THE PARTIES HEREBY AGREE AS FOLLOWS:
1.
Purchase and Sale of Notes.
1.1
Purchase and Sale of Note. Subject to the terms and conditions of this Agreement and pursuant to promissory notes
in the form attached hereto as Exhibit A (each a "Note" and, collectively, the “Notes), the Investor agrees to
purchase at the Closing and the Company agrees to sell and issue to the Investor at the Closing and thereafter Notes in the principal
amount of at least One Hundred Thousand Dollars ($100,000) and up to a maximum of Two Hundred Fifty Thousand Dollars ($250,000)

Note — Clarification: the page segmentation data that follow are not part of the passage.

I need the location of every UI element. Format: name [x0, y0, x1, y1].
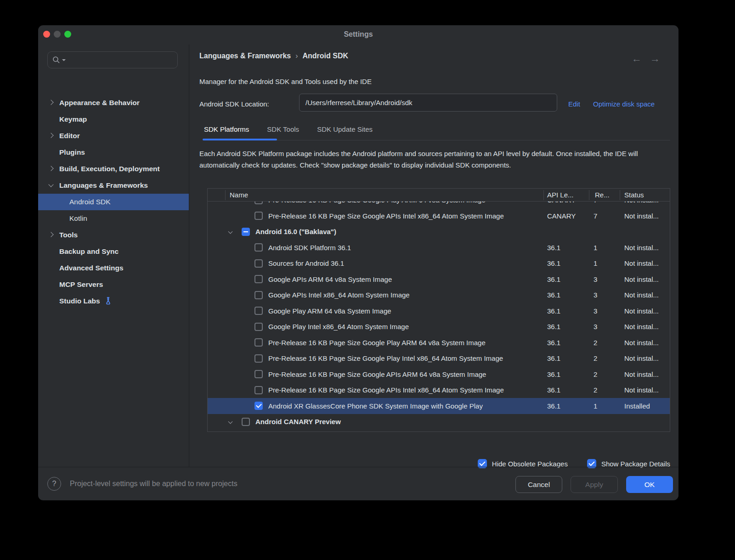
breadcrumb-languages-frameworks[interactable]: Languages & Frameworks [199, 52, 291, 60]
titlebar: Settings [38, 25, 678, 45]
revision: 1 [594, 240, 619, 256]
row-checkbox[interactable] [254, 212, 263, 220]
row-checkbox[interactable] [254, 338, 263, 347]
search-icon [52, 56, 60, 64]
optimize-disk-space-link[interactable]: Optimize disk space [593, 100, 655, 108]
sidebar-item-keymap[interactable]: Keymap [38, 111, 189, 128]
sidebar-item-editor[interactable]: Editor [38, 128, 189, 144]
ok-button[interactable]: OK [626, 476, 673, 493]
package-name: Google Play Intel x86_64 Atom System Ima… [268, 319, 543, 335]
settings-tree: Appearance & BehaviorKeymapEditorPlugins… [38, 95, 189, 309]
table-row[interactable]: Google APIs Intel x86_64 Atom System Ima… [208, 287, 670, 303]
table-row[interactable] [208, 430, 670, 432]
row-checkbox[interactable] [254, 370, 263, 378]
chevron-down-icon[interactable] [228, 229, 233, 234]
cancel-button[interactable]: Cancel [515, 476, 562, 493]
sidebar-item-android-sdk[interactable]: Android SDK [38, 194, 189, 210]
chevron-right-icon[interactable] [48, 232, 53, 237]
page-description: Manager for the Android SDK and Tools us… [199, 78, 372, 85]
table-group-row[interactable]: Android 16.0 ("Baklava") [208, 224, 670, 240]
tab-sdk-tools[interactable]: SDK Tools [267, 125, 299, 139]
table-row[interactable]: Android SDK Platform 36.136.11Not instal… [208, 240, 670, 256]
row-checkbox[interactable] [254, 323, 263, 331]
row-checkbox[interactable] [254, 202, 263, 204]
revision: 1 [594, 398, 619, 414]
history-nav: ←→ [632, 53, 668, 65]
package-name: Android CANARY Preview [255, 414, 543, 430]
option-label: Show Package Details [601, 460, 670, 468]
table-row[interactable]: Google Play ARM 64 v8a System Image36.13… [208, 303, 670, 319]
row-checkbox[interactable] [254, 243, 263, 252]
settings-window: Settings Appearance & BehaviorKeymapEdit… [38, 25, 678, 500]
chevron-down-icon[interactable] [48, 182, 53, 187]
row-checkbox[interactable] [242, 228, 250, 236]
breadcrumb: Languages & Frameworks›Android SDK [199, 52, 348, 60]
package-name: Android SDK Platform 36.1 [268, 240, 543, 256]
row-checkbox[interactable] [242, 418, 250, 426]
sdk-location-value: /Users/rferrese/Library/Android/sdk [305, 99, 413, 106]
table-row[interactable]: Pre-Release 16 KB Page Size Google Play … [208, 202, 670, 208]
row-checkbox[interactable] [254, 386, 263, 394]
column-separator [589, 190, 589, 200]
sidebar-item-advanced-settings[interactable]: Advanced Settings [38, 260, 189, 276]
column-separator [543, 190, 544, 200]
revision: 3 [594, 287, 619, 303]
tab-sdk-platforms[interactable]: SDK Platforms [204, 125, 249, 139]
tab-sdk-update-sites[interactable]: SDK Update Sites [317, 125, 373, 139]
row-checkbox[interactable] [254, 402, 263, 410]
row-checkbox[interactable] [254, 307, 263, 315]
status: Installed [624, 398, 669, 414]
package-name: Sources for Android 36.1 [268, 256, 543, 272]
package-name: Google APIs Intel x86_64 Atom System Ima… [268, 287, 543, 303]
api-level: 36.1 [547, 303, 588, 319]
sidebar-item-label: Editor [59, 132, 80, 140]
row-checkbox[interactable] [254, 259, 263, 268]
package-name: Google APIs ARM 64 v8a System Image [268, 271, 543, 287]
sidebar-item-tools[interactable]: Tools [38, 227, 189, 243]
back-arrow-icon[interactable]: ← [632, 53, 650, 64]
table-row[interactable]: Pre-Release 16 KB Page Size Google APIs … [208, 382, 670, 398]
search-input[interactable] [47, 51, 178, 68]
package-name: Pre-Release 16 KB Page Size Google APIs … [268, 366, 543, 382]
table-row[interactable]: Google Play Intel x86_64 Atom System Ima… [208, 319, 670, 335]
package-name: Android 16.0 ("Baklava") [255, 224, 543, 240]
table-group-row[interactable]: Android CANARY Preview [208, 414, 670, 430]
sidebar-item-languages-frameworks[interactable]: Languages & Frameworks [38, 177, 189, 194]
chevron-right-icon[interactable] [48, 166, 53, 171]
table-row[interactable]: Pre-Release 16 KB Page Size Google APIs … [208, 208, 670, 224]
sidebar-item-mcp-servers[interactable]: MCP Servers [38, 276, 189, 293]
sidebar-item-label: Languages & Frameworks [59, 181, 148, 190]
table-row[interactable]: Android XR GlassesCore Phone SDK System … [208, 398, 670, 414]
help-button[interactable]: ? [47, 477, 61, 491]
row-checkbox[interactable] [254, 275, 263, 283]
row-checkbox[interactable] [254, 291, 263, 299]
package-name: Pre-Release 16 KB Page Size Google APIs … [268, 382, 543, 398]
chevron-down-icon[interactable] [228, 419, 233, 424]
table-row[interactable]: Google APIs ARM 64 v8a System Image36.13… [208, 271, 670, 287]
apply-button[interactable]: Apply [571, 476, 618, 493]
sidebar-item-appearance-behavior[interactable]: Appearance & Behavior [38, 95, 189, 111]
column-header-name: Name [230, 189, 248, 201]
sdk-location-field[interactable]: /Users/rferrese/Library/Android/sdk [299, 94, 557, 112]
column-separator [620, 190, 620, 200]
status: Not instal... [624, 256, 669, 272]
table-row[interactable]: Sources for Android 36.136.11Not instal.… [208, 256, 670, 272]
sidebar-item-kotlin[interactable]: Kotlin [38, 210, 189, 227]
bottom-bar: ? Project-level settings will be applied… [38, 467, 678, 500]
sidebar-item-studio-labs[interactable]: Studio Labs [38, 293, 189, 309]
status: Not instal... [624, 303, 669, 319]
forward-arrow-icon[interactable]: → [650, 53, 668, 64]
row-checkbox[interactable] [254, 354, 263, 363]
sidebar-item-backup-and-sync[interactable]: Backup and Sync [38, 243, 189, 260]
sidebar-item-plugins[interactable]: Plugins [38, 144, 189, 161]
table-row[interactable]: Pre-Release 16 KB Page Size Google Play … [208, 335, 670, 351]
sidebar-item-label: MCP Servers [59, 280, 103, 289]
sidebar-item-build-execution-deployment[interactable]: Build, Execution, Deployment [38, 161, 189, 177]
column-separator [225, 190, 226, 200]
table-row[interactable]: Pre-Release 16 KB Page Size Google APIs … [208, 366, 670, 382]
chevron-right-icon[interactable] [48, 133, 53, 138]
status: Not instal... [624, 287, 669, 303]
chevron-right-icon[interactable] [48, 100, 53, 105]
edit-link[interactable]: Edit [568, 100, 580, 108]
table-row[interactable]: Pre-Release 16 KB Page Size Google Play … [208, 351, 670, 367]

at an amount equal to the face value of the Note(s) (the "Investment"). Investor will purchase an initial Note in the
minimum amount of One Hundred Thousand ($100,000) in cash at the Closing, but shall be entitled to purchase any amount in cash
up to an aggregate of $250,000, such additional payments to be made no later than July 9, 2015. A separate Note will be issued
to Investor immediately upon tender of additional amounts as contemplated herein. The Warrant (as defined in Section 1.2 below)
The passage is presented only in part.